Карина была секретаршей Алекса и работала в компании с первого дня ее существования. Помнится, Алекс настоял, чтобы устроить едва ли не аналог шаолиньского испытания для кандидатов на эту вакансию: помимо серьезного опыта и обычных секретарских навыков, Алекс ввел еще несколько обязательных требований (некоторые Герману показались совершенно не важными: знание как минимум двух иностранных языков, наличие водительских прав). Карина пришла первой на собеседование и, к удивлению обоих боссов, стала единственным участником конкурса – после короткого совещания они с Алексом решили, что рассматривать другие кандидатуры уже не имеет смысла. Она не только отвечала всем требованиям; выяснилось, что и ее родственные связи также могут послужить интересам компании. При всех ее бесспорных талантах, Карине было только двадцать пять лет, не замужем, без детей. И, что весьма выгодно сочеталось с вышеперечисленным и благоприятствовало имиджу компании, она обладала бесспорно незаурядной внешностью. Словом, в лице Карины к ним в руки попал настоящий клад (особенно, если учесть, что начальное жалование, которое могли предложить ей новоиспеченные боссы, было довольно скромным).

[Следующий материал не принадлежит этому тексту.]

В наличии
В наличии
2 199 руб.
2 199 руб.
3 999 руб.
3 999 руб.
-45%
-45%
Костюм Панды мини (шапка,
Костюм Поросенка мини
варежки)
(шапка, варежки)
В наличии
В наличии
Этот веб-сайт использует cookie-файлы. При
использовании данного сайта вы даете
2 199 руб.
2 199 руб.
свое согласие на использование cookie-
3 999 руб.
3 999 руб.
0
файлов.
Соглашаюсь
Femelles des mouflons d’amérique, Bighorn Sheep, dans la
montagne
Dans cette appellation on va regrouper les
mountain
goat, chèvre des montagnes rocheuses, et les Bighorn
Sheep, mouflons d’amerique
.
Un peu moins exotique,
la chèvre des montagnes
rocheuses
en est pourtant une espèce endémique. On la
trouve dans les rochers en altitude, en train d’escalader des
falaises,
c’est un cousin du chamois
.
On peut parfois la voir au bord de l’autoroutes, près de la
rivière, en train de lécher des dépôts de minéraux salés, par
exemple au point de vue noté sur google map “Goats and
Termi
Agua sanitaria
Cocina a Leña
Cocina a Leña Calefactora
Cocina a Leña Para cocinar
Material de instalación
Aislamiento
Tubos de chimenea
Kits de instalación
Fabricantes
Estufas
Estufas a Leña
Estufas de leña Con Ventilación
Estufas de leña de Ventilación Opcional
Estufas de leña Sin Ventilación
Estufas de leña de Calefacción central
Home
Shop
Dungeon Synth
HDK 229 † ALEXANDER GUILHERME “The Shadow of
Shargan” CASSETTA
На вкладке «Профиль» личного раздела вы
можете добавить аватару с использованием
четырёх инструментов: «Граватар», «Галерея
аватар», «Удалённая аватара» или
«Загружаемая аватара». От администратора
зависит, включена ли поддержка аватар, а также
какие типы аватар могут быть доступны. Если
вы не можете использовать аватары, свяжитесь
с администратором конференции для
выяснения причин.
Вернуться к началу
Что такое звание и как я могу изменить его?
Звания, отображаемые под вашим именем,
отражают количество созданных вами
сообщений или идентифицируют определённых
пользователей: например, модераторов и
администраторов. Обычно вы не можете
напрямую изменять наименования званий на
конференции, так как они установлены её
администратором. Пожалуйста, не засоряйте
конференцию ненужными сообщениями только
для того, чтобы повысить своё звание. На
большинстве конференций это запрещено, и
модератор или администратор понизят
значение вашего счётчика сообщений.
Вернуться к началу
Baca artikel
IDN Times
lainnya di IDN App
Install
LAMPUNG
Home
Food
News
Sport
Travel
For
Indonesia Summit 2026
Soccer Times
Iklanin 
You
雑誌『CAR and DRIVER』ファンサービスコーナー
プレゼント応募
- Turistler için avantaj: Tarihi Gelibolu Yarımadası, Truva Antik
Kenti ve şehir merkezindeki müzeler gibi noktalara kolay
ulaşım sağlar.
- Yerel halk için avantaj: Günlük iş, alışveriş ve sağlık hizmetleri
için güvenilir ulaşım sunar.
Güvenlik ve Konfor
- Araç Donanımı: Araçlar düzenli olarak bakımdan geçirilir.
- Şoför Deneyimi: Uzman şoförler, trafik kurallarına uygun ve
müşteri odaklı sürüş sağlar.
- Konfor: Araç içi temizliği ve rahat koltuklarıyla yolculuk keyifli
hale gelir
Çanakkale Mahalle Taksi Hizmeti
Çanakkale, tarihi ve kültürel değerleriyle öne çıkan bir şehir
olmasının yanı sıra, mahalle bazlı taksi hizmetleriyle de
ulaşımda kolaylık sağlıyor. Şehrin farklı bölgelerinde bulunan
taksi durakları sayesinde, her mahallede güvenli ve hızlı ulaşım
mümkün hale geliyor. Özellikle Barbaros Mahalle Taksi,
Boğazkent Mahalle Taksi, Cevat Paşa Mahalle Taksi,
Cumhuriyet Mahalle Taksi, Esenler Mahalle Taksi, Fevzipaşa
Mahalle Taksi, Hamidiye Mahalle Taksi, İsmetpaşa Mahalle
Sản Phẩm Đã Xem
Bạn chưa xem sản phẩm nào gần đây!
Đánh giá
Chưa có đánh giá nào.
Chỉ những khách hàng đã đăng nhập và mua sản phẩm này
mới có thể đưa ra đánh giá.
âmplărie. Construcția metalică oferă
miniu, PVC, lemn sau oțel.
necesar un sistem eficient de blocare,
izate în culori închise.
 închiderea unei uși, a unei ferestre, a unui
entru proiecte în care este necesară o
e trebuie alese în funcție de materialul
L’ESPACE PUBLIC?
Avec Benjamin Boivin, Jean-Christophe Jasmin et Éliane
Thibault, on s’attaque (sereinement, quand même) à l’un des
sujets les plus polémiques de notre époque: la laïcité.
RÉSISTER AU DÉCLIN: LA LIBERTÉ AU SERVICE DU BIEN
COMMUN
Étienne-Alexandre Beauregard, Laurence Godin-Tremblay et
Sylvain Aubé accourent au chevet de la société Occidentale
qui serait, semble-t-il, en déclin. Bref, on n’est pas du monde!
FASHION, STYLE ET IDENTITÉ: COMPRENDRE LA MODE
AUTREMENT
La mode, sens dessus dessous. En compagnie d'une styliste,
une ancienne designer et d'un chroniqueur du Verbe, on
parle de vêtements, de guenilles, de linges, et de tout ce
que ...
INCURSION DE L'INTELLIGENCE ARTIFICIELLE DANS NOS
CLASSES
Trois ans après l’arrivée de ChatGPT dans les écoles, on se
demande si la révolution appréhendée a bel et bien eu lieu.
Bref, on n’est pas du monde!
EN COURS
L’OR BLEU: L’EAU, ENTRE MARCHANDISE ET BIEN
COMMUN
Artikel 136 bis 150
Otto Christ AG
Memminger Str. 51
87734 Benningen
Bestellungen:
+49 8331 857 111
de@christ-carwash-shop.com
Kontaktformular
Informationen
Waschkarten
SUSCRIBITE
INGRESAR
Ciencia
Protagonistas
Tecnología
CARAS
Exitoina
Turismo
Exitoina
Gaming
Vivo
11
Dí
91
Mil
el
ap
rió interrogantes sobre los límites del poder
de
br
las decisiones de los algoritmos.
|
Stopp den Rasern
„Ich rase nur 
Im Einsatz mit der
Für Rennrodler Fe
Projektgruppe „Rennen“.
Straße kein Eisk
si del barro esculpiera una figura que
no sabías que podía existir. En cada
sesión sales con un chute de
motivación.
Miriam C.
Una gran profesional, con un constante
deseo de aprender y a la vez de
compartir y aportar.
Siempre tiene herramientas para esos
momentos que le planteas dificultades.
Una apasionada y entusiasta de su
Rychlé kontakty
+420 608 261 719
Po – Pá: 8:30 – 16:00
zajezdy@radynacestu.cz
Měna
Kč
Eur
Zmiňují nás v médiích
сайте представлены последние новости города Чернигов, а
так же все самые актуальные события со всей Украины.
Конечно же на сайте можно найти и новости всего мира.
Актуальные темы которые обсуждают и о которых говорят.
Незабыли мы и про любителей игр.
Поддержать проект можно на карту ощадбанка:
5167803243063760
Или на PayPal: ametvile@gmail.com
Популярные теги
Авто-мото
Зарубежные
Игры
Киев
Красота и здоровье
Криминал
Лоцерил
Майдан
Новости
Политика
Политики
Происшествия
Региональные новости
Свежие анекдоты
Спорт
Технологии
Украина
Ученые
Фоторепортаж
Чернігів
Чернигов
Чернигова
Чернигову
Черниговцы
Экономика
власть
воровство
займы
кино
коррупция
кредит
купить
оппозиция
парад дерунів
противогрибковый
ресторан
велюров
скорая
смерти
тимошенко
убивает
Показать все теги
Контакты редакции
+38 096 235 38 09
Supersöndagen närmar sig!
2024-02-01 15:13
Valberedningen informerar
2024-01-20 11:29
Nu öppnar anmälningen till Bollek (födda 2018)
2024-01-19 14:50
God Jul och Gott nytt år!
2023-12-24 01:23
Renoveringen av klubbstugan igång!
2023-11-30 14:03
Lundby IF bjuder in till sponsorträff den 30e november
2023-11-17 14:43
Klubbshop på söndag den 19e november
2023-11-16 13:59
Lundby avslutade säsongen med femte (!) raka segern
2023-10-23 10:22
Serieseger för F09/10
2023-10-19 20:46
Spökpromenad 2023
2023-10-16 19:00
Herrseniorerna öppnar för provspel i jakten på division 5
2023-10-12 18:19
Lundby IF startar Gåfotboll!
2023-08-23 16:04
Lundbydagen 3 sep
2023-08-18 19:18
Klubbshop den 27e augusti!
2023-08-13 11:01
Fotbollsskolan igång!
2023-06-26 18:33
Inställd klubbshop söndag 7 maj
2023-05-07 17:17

Впрочем, насколько ценным сотрудником являлась Карина, в скором времени для Германа оказалось вопросом второстепенным. За многие годы она стала единственной женщиной, в которой Герман увидел свой шанс, шанс отыскать нормальные человеческие отношения, создать наконец семью, возможно даже, узнать, что такое любовь. Это был его Шанс. Как это часто случается в подобные моменты, Герман почувствовал его сразу.
Возможно, что это и была любовь. Или чувство, способное в нее перерасти со временем.